Case ID: minn_92/html/0122-01.html
Source: Caselaw Access Project
Author: {"author": "DOUGLAS, J.", "license": "Public Domain", "url": "https://static.case.law/"}
Date Created: 2024-08-24T03:29:51.129683

FRANK WENDLER v. RED WING GAS & ELECTRIC COMPANY.
    
    May 6, 1904.
    Nos. 13,909—(61).
    Master and Servant.
    The doctrine that the master is not in law bound to instruct an employee as to special dangers incident to the employment if such information is fully within his knowledge, reaffirmed.
    Evidence.
    Certain evidence adduced at the trial fails to show prima facie that an injury was inflicted upon appellant by the negligence of respondent in failing to furnish and maintain proper electrical appliances in conducting its electric light plant, or from failing to keep the same in a safe condition.
    Action in the district court for Ramsey county to recover $50,000 for personal injuries. The case was tried before Kelly, J., who directed a verdict in favor of defendant. From an order denying a motion for a new trial, plaintiff appealed.
    Affirmed.
    
      C. D. & Thos. D. O’Brien, for appellant.
    
      Barrows & Morrison, for respondent.
    
      
       Reported in 99 N. W. 625.
    
   DOUGLAS, J.

From the record it appears that respondent owned and operated an electric light plant at Red Wing,. Minnesota, and on January 2, 1902, employed the appellant, who was then not quite twenty one years of age, as night man, and placed him in charge of the switch board of its plant. He is a young man, with considerable experience in matters pertaining to mechanics, and a licensed stationary engineer. Indeed, it appears that at twelve years of age he constructed a steam engine without assistance, which worked perfectly; but his knowledge of electrical appliances and electricity at the time of his employment was slight. A short time prior to his regular employment he had assisted in setting the wire running from the dynamo of the plant to the switch board, and during three or four nights prior to January 2 worked with his predecessor for the purpose of familiarizing himself with the duties of such employment. His sole duty, aside from that of watchman, and reporting any difficulty arising in the running of the machinery, was at midnight to pull two copper plugs from the face of the switch board. These plugs, when inserted in the cylinders, formed a perfect connection between the dynamo and the electric system established in the city, and their removal broke the continuous current. It seems the pulling of these copper wires or plugs a distance of two or three inches from the face of the switch board disconnected the dynamo from the city’s system, but still left the wires connected with the dynamo of the plant, while a complete removal of the plugs from, the cylinders operated to disconnect the same from the dynamo. Each plug, including its handle, consisted of a large copper wire inserted at one end in a larger metallic substance, which in turn was encased in a heavy vulcanized rubber handle. The original exhibits were produced upon the argument. The handles were perfectly smooth, not fused or charred in the least. A circular hand shield approximately four inches in diameter, somewhat akin to a sword hilt, was constructed back of and formed a continuous part of each handle.

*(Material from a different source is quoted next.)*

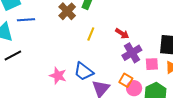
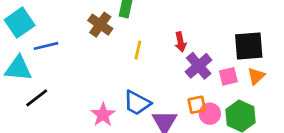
red arrow: (122, 34) -> (180, 42), turned 56
pink star: (58, 76) -> (103, 115), turned 30
orange square: (126, 80) -> (197, 105), turned -32

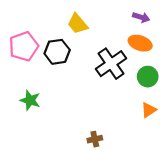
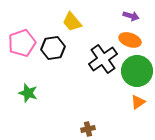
green circle: (148, 77) -> (137, 71), size x1.6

While working with his predecessor, the appellant at midnight observed him take these plugs by the handles, one at a time, pull them out, and place them in a receptacle adjacent to the switch board, points downward, and was instructed that this was his chief duty. From January 2 until February 7, 1903, he followed these instructions strictly. On the night of February 7, for some unexplained reason, appellant at the usual time, instead of entirely removing them from the cylinder, pulled the plugs in question two and a half or three inches from the switch board, without injury. At seven o’clock the next morning he testifies that he noticed them protruding from the switch board, and as he was about to quit work for the night took hold of the two handles at the same time, and before succeeding in pulling them received through his hands, arms, and body a terrific shock of electricity. The current upon the wires at the time was an alternating one of twenty one hundred volts. The electric current burned his hands, wrists, and elbows upon the inner surface and armpits so seriously as to require amputation of both arms below the elbow. The burns upon the left hand, approximately the size of this copper wire, extended diagonally across three fingers upon the inner surface; and the burn upon the other hand was of a like description, except that it extended only from the first joint of the little finger diagonally across it to the end. One of the plugs was found upon the floor by assistants, who immediately responded to the outcries of appellant, and the other remained in its socket upon the switch board at approximately the height of a man’s head.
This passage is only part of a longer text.